Menteri Perdagangan (Mendag), Agus Suparmanto, membantah rumor soal lemahnya koordinasi antar kementerian terkait pemantauan stok gula nasional. Menurut dia, akar masalah kenaikan harga gula murni diakibatkan oleh proses distribusi yang tersendat.
Imbasnya, gula dibanderol melebihi harga eceran tertinggi atau HET yang dipatok pemerintah Rp12.500 per kilogram. "Koordinasi kami dengan Kementerian Pertanian dan kementerian terkait bahan pangan sudah baik. Hanya soal mengatur distribusi," kata Mendag Agus melalui video conference via Facebook, Selasa (16/6).
Bahkan kata dia, pihaknya bersama kementerian pertanian juga satu suara untuk menggunakan data pangan dari sumber yang sama, yakni Badan Pusat Statistik (BPS). Sehingga memudahkan pemerintah dalam mengakses kebijakan terkait penyediaan bahan pangan bagi konsumsi dalam negeri.
Maka dari itu, guna memperlancar proses distribusi gula, Kemendag akan memotong mata rantai penyaluran gula dengan cara penugasan melalui distributor yang berafiliasi dengan retail modern. Selain itu, operasi pasar juga akan lebih sering dilakukan agar mewujudkan harga jual gula sesuai HET yang ditetapkan pemerintah.

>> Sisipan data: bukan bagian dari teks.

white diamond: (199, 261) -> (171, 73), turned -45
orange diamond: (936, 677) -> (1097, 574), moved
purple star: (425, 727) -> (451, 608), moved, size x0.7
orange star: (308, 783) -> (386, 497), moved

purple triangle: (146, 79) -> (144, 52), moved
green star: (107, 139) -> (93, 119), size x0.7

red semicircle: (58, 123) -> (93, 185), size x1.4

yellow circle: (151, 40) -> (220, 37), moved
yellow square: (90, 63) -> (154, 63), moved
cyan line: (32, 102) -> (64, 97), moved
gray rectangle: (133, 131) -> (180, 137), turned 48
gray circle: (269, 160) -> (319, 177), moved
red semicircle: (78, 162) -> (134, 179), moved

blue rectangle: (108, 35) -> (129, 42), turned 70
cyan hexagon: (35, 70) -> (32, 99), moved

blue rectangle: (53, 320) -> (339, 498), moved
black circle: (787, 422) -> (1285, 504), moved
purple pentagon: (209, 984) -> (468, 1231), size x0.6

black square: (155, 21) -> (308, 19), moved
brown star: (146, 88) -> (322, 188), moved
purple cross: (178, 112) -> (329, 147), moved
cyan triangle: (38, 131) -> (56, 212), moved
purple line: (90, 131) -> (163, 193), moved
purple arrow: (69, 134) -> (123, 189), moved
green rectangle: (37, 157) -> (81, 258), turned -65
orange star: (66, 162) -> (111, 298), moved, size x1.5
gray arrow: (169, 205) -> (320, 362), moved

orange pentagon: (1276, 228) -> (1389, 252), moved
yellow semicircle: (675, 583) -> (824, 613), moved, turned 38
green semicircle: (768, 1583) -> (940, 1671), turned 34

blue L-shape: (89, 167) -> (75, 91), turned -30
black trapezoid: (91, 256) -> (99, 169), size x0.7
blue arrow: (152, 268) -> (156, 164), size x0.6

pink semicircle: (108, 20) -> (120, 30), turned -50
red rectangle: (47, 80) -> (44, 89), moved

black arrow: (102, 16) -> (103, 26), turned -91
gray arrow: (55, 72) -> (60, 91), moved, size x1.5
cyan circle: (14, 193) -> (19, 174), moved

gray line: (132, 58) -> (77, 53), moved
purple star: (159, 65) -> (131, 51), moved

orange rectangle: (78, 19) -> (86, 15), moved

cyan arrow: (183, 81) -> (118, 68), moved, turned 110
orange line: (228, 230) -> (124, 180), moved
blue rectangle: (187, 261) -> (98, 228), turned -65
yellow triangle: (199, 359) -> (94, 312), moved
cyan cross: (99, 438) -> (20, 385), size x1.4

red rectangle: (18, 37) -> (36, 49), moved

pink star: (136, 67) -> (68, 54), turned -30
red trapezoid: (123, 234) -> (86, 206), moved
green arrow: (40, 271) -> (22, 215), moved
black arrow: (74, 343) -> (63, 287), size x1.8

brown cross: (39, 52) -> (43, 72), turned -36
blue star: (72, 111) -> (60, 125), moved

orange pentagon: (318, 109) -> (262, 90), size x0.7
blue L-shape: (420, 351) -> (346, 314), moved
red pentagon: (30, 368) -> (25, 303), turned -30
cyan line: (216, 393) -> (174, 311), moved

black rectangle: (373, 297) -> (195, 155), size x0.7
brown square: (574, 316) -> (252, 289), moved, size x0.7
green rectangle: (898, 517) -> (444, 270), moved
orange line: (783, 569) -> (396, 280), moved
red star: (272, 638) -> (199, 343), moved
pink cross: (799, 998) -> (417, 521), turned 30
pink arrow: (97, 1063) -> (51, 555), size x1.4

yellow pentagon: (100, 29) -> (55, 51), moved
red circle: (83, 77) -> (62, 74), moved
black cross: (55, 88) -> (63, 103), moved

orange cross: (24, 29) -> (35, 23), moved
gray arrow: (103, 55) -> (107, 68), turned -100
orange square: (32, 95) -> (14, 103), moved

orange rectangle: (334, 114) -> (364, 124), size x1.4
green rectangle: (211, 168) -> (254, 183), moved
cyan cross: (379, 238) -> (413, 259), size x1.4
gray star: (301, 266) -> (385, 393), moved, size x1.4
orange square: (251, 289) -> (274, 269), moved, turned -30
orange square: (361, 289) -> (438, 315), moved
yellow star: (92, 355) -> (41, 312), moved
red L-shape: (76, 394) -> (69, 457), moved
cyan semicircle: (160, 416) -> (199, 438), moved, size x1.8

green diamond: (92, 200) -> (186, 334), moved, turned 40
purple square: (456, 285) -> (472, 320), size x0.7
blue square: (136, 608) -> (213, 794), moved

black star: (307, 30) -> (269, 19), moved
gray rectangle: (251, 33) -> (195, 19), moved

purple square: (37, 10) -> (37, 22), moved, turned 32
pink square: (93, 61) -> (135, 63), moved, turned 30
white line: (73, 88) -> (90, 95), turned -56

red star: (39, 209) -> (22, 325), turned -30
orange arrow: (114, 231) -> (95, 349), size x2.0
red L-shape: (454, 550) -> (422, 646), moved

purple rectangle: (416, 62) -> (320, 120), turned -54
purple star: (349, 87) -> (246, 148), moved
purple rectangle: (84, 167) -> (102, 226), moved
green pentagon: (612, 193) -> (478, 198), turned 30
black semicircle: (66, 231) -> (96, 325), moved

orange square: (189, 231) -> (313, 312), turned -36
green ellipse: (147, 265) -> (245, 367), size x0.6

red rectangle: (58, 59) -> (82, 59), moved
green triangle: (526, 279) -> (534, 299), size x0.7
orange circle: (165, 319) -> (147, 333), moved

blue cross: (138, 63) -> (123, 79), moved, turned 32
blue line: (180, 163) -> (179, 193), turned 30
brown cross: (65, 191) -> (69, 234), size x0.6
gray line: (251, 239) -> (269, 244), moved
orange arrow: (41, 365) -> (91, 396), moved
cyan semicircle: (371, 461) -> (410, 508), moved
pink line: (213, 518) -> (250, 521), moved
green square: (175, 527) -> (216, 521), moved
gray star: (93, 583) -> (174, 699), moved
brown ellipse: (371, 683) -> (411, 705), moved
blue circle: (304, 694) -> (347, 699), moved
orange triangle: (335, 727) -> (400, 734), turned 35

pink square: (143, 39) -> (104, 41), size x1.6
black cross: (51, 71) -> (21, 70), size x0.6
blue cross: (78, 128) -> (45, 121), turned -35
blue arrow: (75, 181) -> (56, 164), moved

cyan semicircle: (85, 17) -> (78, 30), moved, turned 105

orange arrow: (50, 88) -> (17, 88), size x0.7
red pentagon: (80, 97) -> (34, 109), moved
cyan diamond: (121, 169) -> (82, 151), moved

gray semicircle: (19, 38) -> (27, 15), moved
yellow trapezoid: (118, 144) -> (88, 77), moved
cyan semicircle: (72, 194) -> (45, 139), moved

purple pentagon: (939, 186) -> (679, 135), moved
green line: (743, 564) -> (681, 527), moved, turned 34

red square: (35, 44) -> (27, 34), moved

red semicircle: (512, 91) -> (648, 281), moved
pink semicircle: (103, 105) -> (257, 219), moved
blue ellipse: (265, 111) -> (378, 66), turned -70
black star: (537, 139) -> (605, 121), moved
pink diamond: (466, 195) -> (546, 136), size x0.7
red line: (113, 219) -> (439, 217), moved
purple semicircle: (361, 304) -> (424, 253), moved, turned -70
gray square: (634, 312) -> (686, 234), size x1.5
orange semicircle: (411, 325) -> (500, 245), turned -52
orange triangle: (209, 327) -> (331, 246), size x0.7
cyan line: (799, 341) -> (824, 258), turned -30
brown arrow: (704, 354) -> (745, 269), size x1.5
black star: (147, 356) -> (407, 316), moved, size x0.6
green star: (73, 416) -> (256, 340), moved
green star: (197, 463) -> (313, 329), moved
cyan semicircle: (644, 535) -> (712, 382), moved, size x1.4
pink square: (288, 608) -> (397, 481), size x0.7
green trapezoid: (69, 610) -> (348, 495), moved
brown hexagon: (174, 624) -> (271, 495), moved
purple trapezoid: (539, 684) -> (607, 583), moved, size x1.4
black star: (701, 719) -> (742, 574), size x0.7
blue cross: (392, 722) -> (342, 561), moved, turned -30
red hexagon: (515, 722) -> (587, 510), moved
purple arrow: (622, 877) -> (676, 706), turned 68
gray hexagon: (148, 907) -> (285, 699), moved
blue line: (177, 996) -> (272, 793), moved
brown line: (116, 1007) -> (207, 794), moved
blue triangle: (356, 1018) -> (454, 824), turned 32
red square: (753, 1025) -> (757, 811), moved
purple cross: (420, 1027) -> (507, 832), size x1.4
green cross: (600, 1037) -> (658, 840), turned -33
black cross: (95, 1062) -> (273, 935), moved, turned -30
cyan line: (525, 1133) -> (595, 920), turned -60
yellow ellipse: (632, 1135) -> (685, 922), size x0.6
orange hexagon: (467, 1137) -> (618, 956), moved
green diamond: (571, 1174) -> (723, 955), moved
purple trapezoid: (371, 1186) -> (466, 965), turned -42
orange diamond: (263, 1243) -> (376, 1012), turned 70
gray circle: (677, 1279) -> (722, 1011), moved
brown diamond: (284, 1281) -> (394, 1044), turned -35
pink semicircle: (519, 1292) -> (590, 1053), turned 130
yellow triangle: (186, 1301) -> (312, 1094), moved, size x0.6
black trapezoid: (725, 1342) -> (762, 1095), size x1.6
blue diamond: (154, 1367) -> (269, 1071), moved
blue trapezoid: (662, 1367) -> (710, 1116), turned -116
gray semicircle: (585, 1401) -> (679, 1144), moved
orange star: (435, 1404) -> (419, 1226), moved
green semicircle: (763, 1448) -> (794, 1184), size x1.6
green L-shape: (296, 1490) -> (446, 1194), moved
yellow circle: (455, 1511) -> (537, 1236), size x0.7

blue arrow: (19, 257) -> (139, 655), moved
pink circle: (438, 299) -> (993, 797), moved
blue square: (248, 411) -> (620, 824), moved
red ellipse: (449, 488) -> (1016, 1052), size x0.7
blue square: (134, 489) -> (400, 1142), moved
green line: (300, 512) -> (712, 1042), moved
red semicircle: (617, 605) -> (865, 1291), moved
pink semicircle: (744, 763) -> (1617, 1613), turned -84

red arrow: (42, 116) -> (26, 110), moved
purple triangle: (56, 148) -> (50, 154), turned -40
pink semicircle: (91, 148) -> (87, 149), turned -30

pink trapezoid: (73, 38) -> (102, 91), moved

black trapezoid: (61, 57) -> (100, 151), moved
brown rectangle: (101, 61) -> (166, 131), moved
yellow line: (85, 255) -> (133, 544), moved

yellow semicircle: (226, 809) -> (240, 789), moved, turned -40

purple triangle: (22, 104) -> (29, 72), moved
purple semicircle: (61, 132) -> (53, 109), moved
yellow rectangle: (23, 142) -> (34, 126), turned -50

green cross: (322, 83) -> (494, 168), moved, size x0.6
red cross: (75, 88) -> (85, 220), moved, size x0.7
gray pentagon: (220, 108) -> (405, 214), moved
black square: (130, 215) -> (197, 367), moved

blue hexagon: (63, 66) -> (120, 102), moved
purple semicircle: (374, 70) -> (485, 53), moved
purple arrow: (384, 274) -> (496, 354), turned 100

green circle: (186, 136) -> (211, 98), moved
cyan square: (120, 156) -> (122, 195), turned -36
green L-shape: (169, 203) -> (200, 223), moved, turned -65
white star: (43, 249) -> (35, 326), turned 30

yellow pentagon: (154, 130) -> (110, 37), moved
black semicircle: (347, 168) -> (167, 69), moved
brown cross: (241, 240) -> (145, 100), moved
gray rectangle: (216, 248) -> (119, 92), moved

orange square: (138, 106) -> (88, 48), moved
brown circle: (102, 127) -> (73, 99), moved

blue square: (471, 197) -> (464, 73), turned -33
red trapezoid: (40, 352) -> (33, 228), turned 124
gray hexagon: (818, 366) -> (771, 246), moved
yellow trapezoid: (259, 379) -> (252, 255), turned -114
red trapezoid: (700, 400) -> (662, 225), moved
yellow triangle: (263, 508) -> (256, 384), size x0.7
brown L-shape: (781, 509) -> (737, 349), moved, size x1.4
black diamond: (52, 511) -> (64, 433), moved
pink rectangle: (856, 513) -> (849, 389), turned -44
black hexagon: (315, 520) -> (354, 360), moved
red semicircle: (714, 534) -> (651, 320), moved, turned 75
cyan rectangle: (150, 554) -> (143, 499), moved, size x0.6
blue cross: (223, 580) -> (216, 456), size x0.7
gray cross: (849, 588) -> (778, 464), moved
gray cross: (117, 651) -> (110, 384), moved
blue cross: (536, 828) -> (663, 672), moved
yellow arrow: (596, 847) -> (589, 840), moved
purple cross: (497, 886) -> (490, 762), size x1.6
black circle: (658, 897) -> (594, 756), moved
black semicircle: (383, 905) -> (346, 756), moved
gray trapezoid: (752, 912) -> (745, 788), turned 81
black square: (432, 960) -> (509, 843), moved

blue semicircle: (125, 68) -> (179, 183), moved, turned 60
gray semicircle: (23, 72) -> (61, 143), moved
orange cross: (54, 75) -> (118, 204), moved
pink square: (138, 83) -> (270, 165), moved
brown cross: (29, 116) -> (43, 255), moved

Mendag Agus menambahkan, panjangnya rantai distribusi gula, menyebabkan kenaikan harga yang cukup tinggi, dan harus ditanggung konsumen. Gula yang diperdagangkan itu, selain melewati jaringan distributor yang cukup panjang, juga harus melewati mata rantai agen dan pengecer.
"Dengan panjangnya rantai distribusi itu, harga gula pasir di tingkat konsumen melambung di atas HET. Padahal, HET sudah sejak lama tidak naik masih Rp12.500 per kilogram," tegasnya.
Advertisement
Presiden Jokowi Kesal Harga Gula Mahal di Tengah Pandemi
Presiden Joko Widodo (Jokowi) geram karena harga gula melonjak hingga jauh di atas harga eceran tertinggi (HET) sebesar Rp12.500 per kilogram (kg). Berdasarkan Pusat Informasi Harga Pangan Strategis (PIHPS), rata-rata harga gula mencapai Rp17.600 per kg.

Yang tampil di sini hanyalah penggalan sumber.